> [YOUR ASSIGNMENT]:
From the entries that follow, extract each line holding the string "Director".

> [MATERIAL PROVIDED]:
········

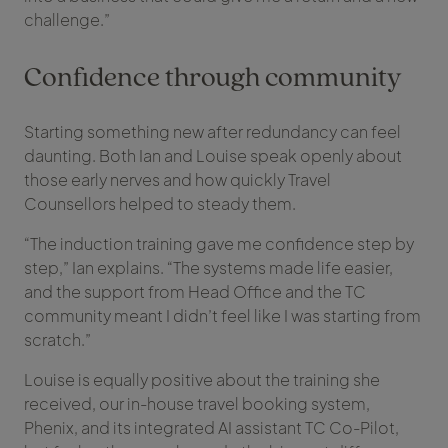
challenge.”
Confidence through community
Starting something new after redundancy can feel
daunting. Both Ian and Louise speak openly about
those early nerves and how quickly Travel
Counsellors helped to steady them.
“The induction training gave me confidence step by
step,” Ian explains. “The systems made life easier,
and the support from Head Office and the TC
community meant I didn’t feel like I was starting from
scratch.”
Louise is equally positive about the training she
received, our in-house travel booking system,
Phenix, and its integrated AI assistant TC Co-Pilot,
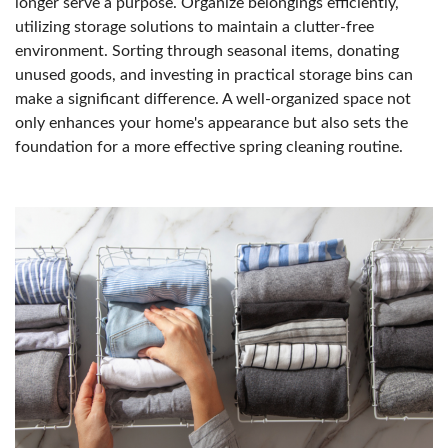
longer serve a purpose. Organize belongings efficiently,
utilizing storage solutions to maintain a clutter-free
environment. Sorting through seasonal items, donating
unused goods, and investing in practical storage bins can
make a significant difference. A well-organized space not
only enhances your home's appearance but also sets the
foundation for a more effective spring cleaning routine.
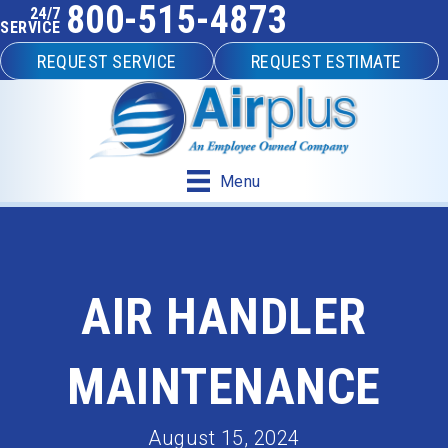
800-515-4873
24/7
SERVICE
REQUEST SERVICE
REQUEST ESTIMATE
Menu
AIR HANDLER
MAINTENANCE
August 15, 2024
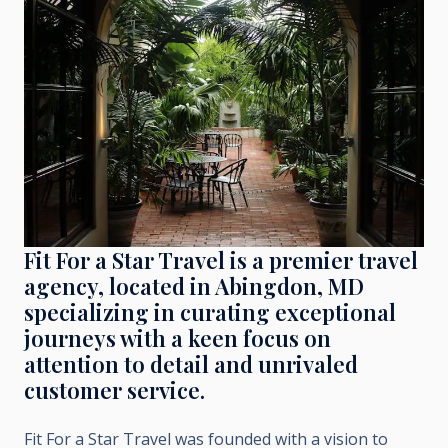
Fit For a Star Travel is a premier travel
agency, located in Abingdon, MD
specializing in curating exceptional
journeys with a keen focus on
attention to detail and unrivaled
customer service.
Fit For a Star Travel was founded with a vision to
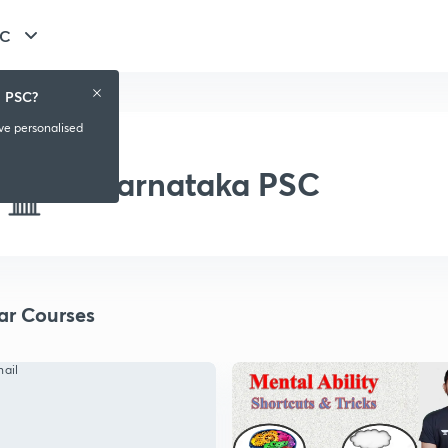
SC
a PSC?
ive personalised
Karnataka PSC
ar Courses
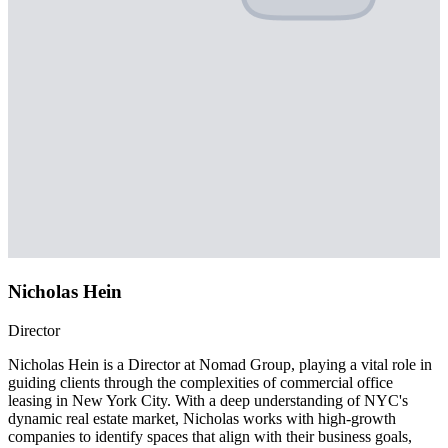
Nicholas Hein
Director
Nicholas Hein is a Director at Nomad Group, playing a vital role in
guiding clients through the complexities of commercial office
leasing in New York City. With a deep understanding of NYC's
dynamic real estate market, Nicholas works with high-growth
companies to identify spaces that align with their business goals,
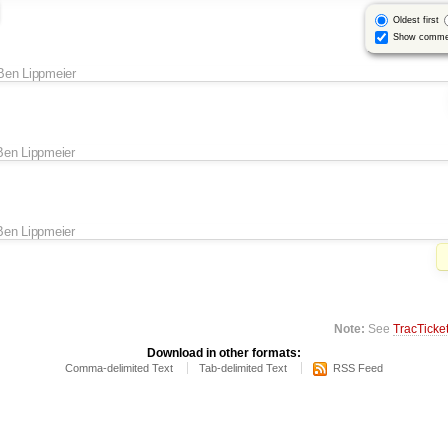
Oldest first
Show comme
Ben Lippmeier
Ben Lippmeier
Ben Lippmeier
Note:
See
TracTicke
Download in other formats:
Comma-delimited Text
Tab-delimited Text
RSS Feed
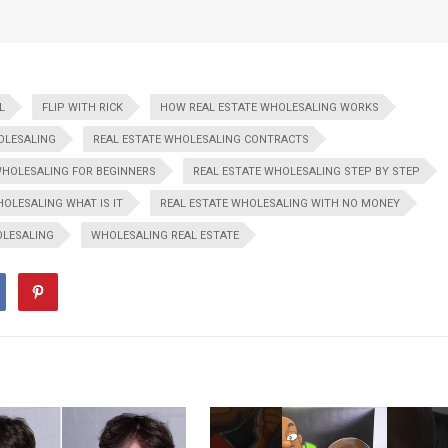
L
FLIP WITH RICK
HOW REAL ESTATE WHOLESALING WORKS
OLESALING
REAL ESTATE WHOLESALING CONTRACTS
WHOLESALING FOR BEGINNERS
REAL ESTATE WHOLESALING STEP BY STEP
HOLESALING WHAT IS IT
REAL ESTATE WHOLESALING WITH NO MONEY
LESALING
WHOLESALING REAL ESTATE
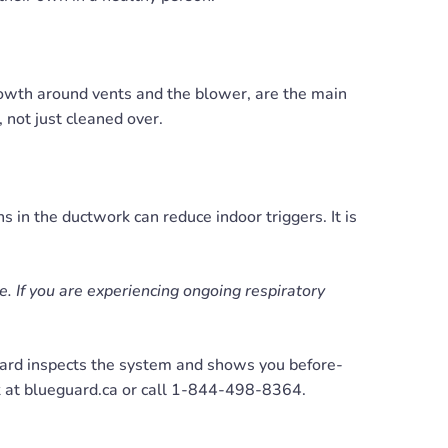
rowth around vents and the blower, are the main
 not just cleaned over.
s in the ductwork can reduce indoor triggers. It is
ce. If you are experiencing ongoing respiratory
rd inspects the system and shows you before-
k at blueguard.ca or call 1-844-498-8364.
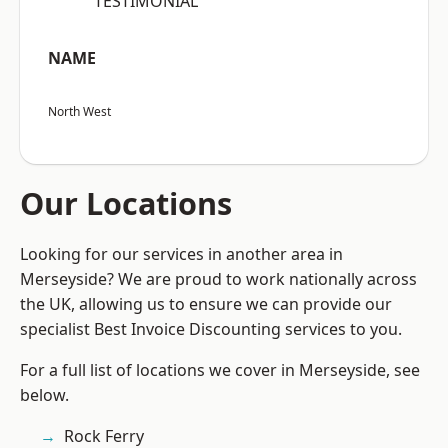
“TESTIMONIAL”
NAME
North West
Our Locations
Looking for our services in another area in
Merseyside? We are proud to work nationally across
the UK, allowing us to ensure we can provide our
specialist Best Invoice Discounting services to you.
For a full list of locations we cover in Merseyside, see
below.
Rock Ferry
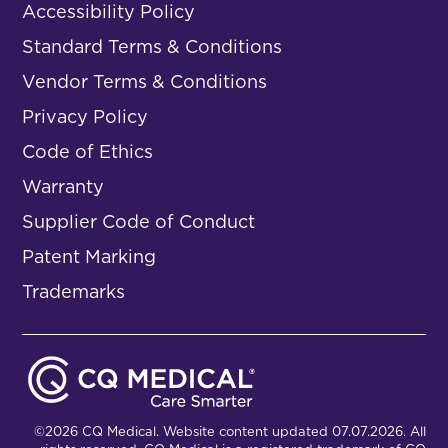
Accessibility Policy
Standard Terms & Conditions
Vendor Terms & Conditions
Privacy Policy
Code of Ethics
Warranty
Supplier Code of Conduct
Patent Marking
Trademarks
©2026 CQ Medical. Website content updated 07.07.2026. All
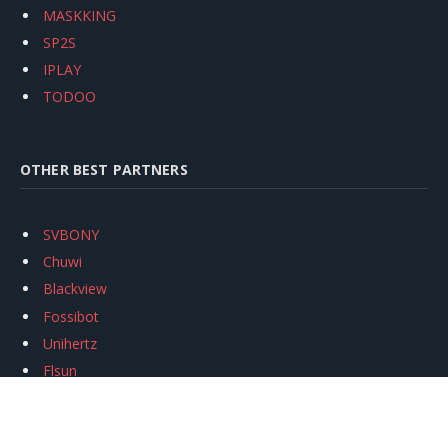
MASKKING
SP2S
IPLAY
TODOO
OTHER BEST PARTNERS
SVBONY
Chuwi
Blackview
Fossibot
Unihertz
Flsun
Anycubic
Xtool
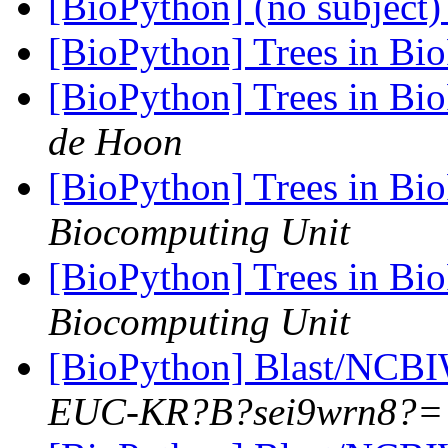
[BioPython] (no subject
[BioPython] Trees in Bi
[BioPython] Trees in Bi
de Hoon
[BioPython] Trees in Bi
Biocomputing Unit
[BioPython] Trees in Bi
Biocomputing Unit
[BioPython] Blast/NCB
EUC-KR?B?sei9wrn8?=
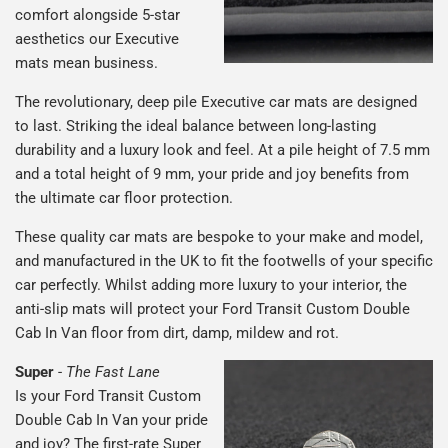
comfort alongside 5-star
aesthetics our Executive
mats mean business.
The revolutionary, deep pile Executive car mats are designed
to last. Striking the ideal balance between long-lasting
durability and a luxury look and feel. At a pile height of 7.5 mm
and a total height of 9 mm, your pride and joy benefits from
the ultimate car floor protection.
These quality car mats are bespoke to your make and model,
and manufactured in the UK to fit the footwells of your specific
car perfectly. Whilst adding more luxury to your interior, the
anti-slip mats will protect your Ford Transit Custom Double
Cab In Van floor from dirt, damp, mildew and rot.
Super
-
The Fast Lane
Is your Ford Transit Custom
Double Cab In Van your pride
and joy? The first-rate Super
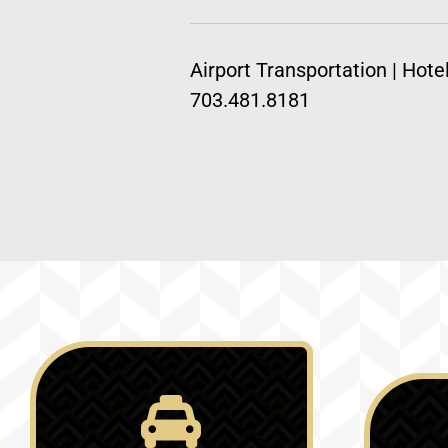
Airport Transportation | Hote
703.481.8181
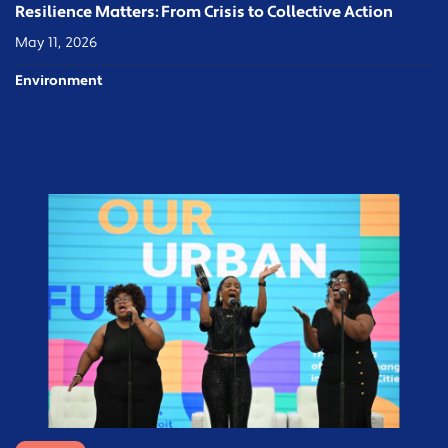
Resilience Matters: From Crisis to Collective Action
May 11, 2026
Environment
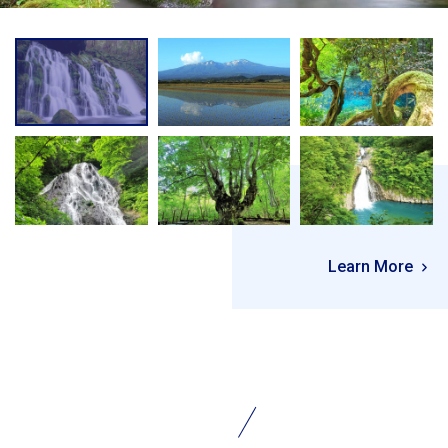
Learn More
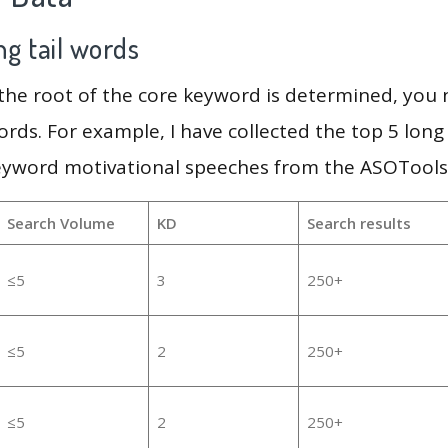
g tail words
 the root of the core keyword is determined, you
ords. For example, I have collected the top 5 long
eyword motivational speeches from the ASOTools,
Search Volume
KD
Search results
≤5
3
250+
≤5
2
250+
≤5
2
250+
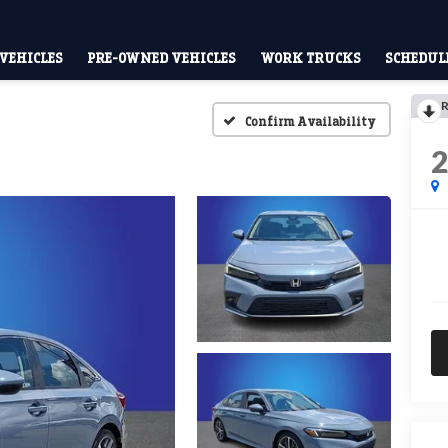
VEHICLES
PRE-OWNED VEHICLES
WORK TRUCKS
SCHEDULE
R
Confirm Availability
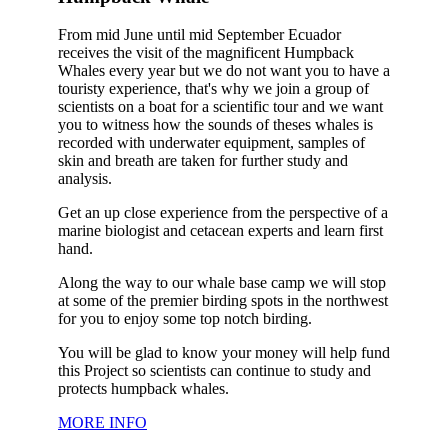
From mid June until mid September Ecuador
receives the visit of the magnificent Humpback
Whales every year but we do not want you to have a
touristy experience, that's why we join a group of
scientists on a boat for a scientific tour and we want
you to witness how the sounds of theses whales is
recorded with underwater equipment, samples of
skin and breath are taken for further study and
analysis.
Get an up close experience from the perspective of a
marine biologist and cetacean experts and learn first
hand.
Along the way to our whale base camp we will stop
at some of the premier birding spots in the northwest
for you to enjoy some top notch birding.
You will be glad to know your money will help fund
this Project so scientists can continue to study and
protects humpback whales.
MORE INFO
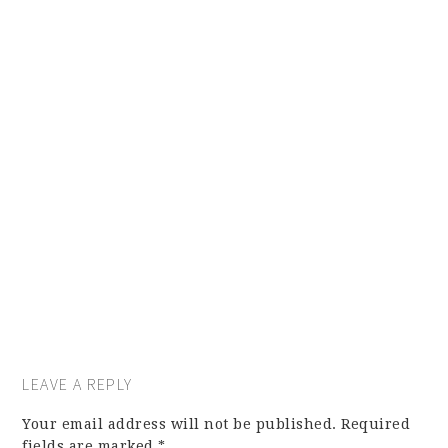
LEAVE A REPLY
Your email address will not be published.
Required
fields are marked
*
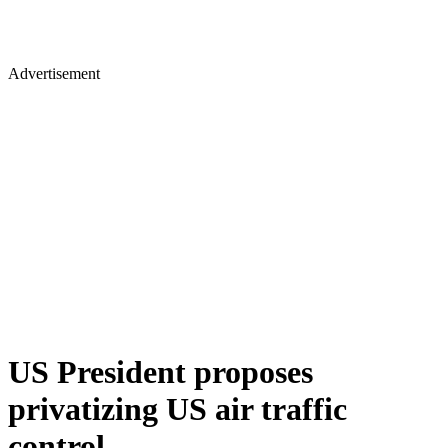
Advertisement
US President proposes
privatizing US air traffic
control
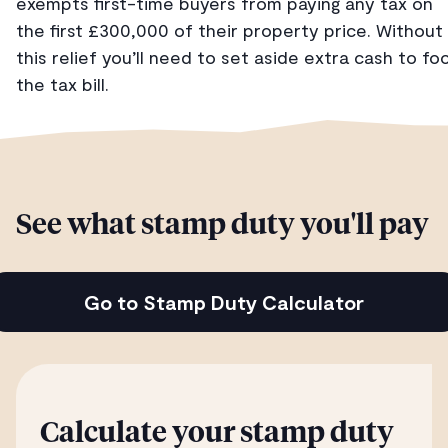
exempts first-time buyers from paying any tax on
the first £300,000 of their property price. Without
this relief you’ll need to set aside extra cash to fo
the tax bill.
See what stamp duty you'll pay
Go to Stamp Duty Calculator
Calculate your stamp duty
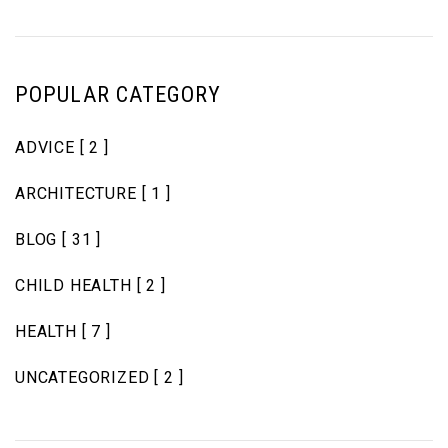
POPULAR CATEGORY
ADVICE
[ 2 ]
ARCHITECTURE
[ 1 ]
BLOG
[ 31 ]
CHILD HEALTH
[ 2 ]
HEALTH
[ 7 ]
UNCATEGORIZED
[ 2 ]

········

> [ANSWER FOR THE TASK]:
Director
Nicholas Hein is a Director at Nomad Group, playing a vital role in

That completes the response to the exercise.